Forward AD is the pushforward of a tangent vector (an element of the tangent spa...

throwawaymath · on March 7, 2019

Yeah, but all you're really describing here is linear algebra. Vector spaces and linearity are a significant part of every single discipline the grandparent commenter mentioned, but they picked out duality.

I would agree with the critique: I don't think highlighting duality here is particularly useful. For example, the way dual numbers are used to extend the reals for automatic differentiation doesn't have a deep connection to duality in vector spaces. It's just a very general semantic concept that describes pairs of things. But it doesn't say that any given pair of dual things is related to another pair of dual things.

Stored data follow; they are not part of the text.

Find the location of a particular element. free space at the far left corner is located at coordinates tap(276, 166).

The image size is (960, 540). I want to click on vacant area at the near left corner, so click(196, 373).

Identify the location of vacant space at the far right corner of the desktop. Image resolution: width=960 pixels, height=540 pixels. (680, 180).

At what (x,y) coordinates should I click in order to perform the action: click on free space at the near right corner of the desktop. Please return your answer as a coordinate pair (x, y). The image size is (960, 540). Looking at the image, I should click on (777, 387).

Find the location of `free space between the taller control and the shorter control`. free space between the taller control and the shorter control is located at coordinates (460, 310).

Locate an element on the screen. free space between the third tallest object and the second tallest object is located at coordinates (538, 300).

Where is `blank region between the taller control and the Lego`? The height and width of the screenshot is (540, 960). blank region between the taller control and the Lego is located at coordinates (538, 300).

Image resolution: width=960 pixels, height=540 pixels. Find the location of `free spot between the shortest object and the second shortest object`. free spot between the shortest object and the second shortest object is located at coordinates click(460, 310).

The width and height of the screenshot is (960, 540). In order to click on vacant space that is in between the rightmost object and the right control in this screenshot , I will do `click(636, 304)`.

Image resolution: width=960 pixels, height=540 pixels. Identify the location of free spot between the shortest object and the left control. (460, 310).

adamnemecek · on March 7, 2019

> For example, the way dual numbers are used to extend the reals for automatic differentiation doesn't have a deep connection to duality in vector spaces.

They don't. Because certain operations are hard to reason about in linear spaces. Such as optimization.

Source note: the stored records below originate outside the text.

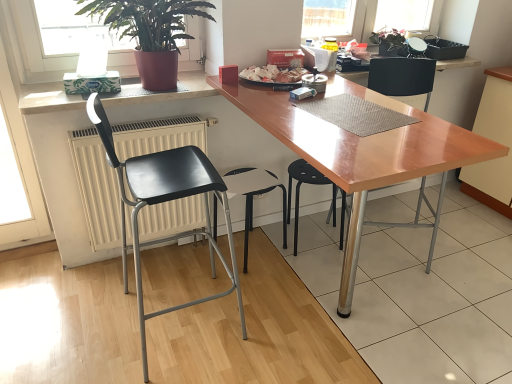 Where is `vacant area situated to the left side of black matte chair at left, the fourth chair viewed from the right`? vacant area situated to the left side of black matte chair at left, the fourth chair viewed from the right is located at coordinates (79, 325). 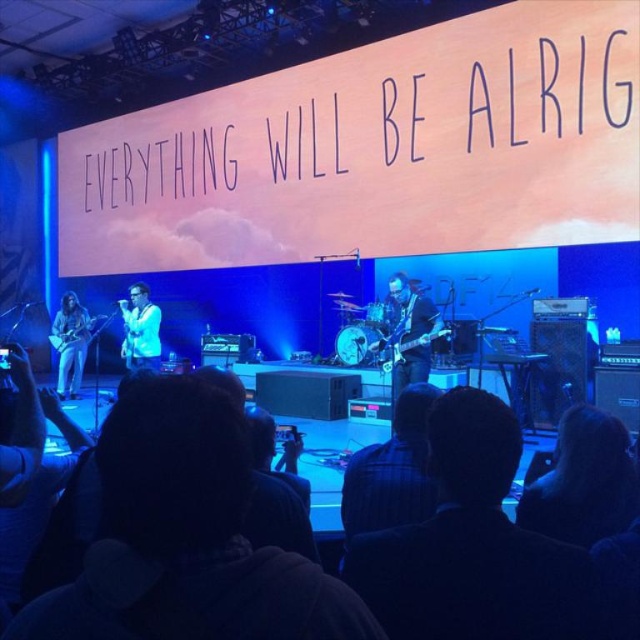 You are a stagehand responsible for adjusting the lighting. The main spotlight needs to be directed towards the white glossy microphone at center. According to the stage coordinates provided, where should you aim the spotlight?

The white glossy microphone at center is located at point (140,330), so you should aim the spotlight at those coordinates to focus on it. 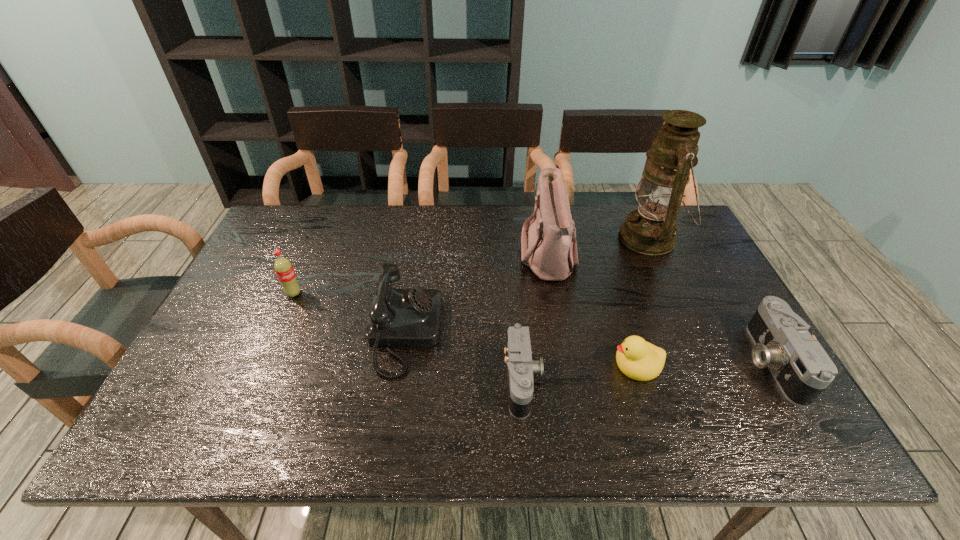 The height and width of the screenshot is (540, 960). Find the location of `free spot between the shorter camera and the telephone`. free spot between the shorter camera and the telephone is located at coordinates (464, 357).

Don't get me wrong, I'm not shitting on vector spaces. All I'm saying is that some problems are hard to do in vector spaces, that are easy in the smooth spaces and vice versa. Like having these two APIs to the same space much more powerful, because again, you generalize over the conversions between the two spaces. You use whichever API is more appropriate in the particular context.

In some sense the linear spaces deal with things like infinity, the smooth spaces deal with cyclical things (signals, wavelets, modular arithmetic).

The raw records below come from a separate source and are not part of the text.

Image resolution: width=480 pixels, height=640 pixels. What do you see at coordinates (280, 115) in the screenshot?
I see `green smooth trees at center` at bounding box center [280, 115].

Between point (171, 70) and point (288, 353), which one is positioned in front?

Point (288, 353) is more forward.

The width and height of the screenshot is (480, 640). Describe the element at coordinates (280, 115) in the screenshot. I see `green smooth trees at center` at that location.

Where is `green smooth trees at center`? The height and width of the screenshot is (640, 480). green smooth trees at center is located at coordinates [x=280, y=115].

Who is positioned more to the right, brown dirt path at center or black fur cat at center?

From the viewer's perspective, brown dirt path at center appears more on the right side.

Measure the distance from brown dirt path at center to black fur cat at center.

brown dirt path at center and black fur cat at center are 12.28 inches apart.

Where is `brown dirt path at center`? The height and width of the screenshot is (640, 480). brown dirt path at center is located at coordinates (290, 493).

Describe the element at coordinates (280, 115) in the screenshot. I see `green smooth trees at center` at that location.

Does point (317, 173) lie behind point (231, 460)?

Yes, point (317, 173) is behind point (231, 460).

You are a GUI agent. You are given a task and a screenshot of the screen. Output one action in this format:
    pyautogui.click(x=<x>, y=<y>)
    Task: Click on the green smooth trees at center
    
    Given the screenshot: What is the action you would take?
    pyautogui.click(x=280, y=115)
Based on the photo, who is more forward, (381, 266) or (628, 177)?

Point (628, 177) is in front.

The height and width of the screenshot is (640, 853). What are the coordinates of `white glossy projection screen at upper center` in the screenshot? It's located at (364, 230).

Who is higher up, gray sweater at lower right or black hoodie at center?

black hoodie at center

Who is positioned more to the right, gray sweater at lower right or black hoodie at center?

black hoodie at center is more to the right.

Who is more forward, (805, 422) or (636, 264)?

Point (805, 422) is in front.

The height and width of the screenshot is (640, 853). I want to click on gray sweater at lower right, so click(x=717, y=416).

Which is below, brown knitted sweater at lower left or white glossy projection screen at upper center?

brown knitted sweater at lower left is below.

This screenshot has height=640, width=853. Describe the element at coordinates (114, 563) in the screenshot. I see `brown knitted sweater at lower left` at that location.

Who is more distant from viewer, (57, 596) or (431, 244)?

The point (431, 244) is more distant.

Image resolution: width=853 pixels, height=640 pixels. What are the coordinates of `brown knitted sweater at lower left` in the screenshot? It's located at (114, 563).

throwawaymath · on March 8, 2019

Quite a bit of optimization is easy to reason about in linear algebra. Take linear and mixed integer programming, for example. And convex optimization subsumes linear optimization in general. There is a lot of nonlinear optimization, but I can assure you with extremely high confidence that the common thread you're seeing here isn't duality, but more abstractly linearity.

Likewise cyclic things show up all the time in purely algebraic (read: discrete, non-smooth) contexts. We have that in vector spaces, group theory, rings, modules, etc.

adamnemecek · on March 8, 2019

They show up separately but not in tandem.

The canonical example is robotic motion and the reason why Lie theory is used there. You have very discrete states (positions) that you want to interpolate between smoothly.

KenoFischer · on March 8, 2019

> For example, the way dual numbers are used to extend the reals for automatic differentiation doesn't have a deep connection to duality in vector spaces.

Yes, the right way to think about dual numbers (esp once you generalize them beyond just the single e^2=0), is to think of them as tangent vectors (sections of the tangent bundle). I've never really liked the "dual number" terminology here. That's why I deliberately chose to use the duality of forward and reverse mode AD, because that notion of duality agrees with the underlying linear algebra (or in general differential geometry). I do agree it's a mess of terminology.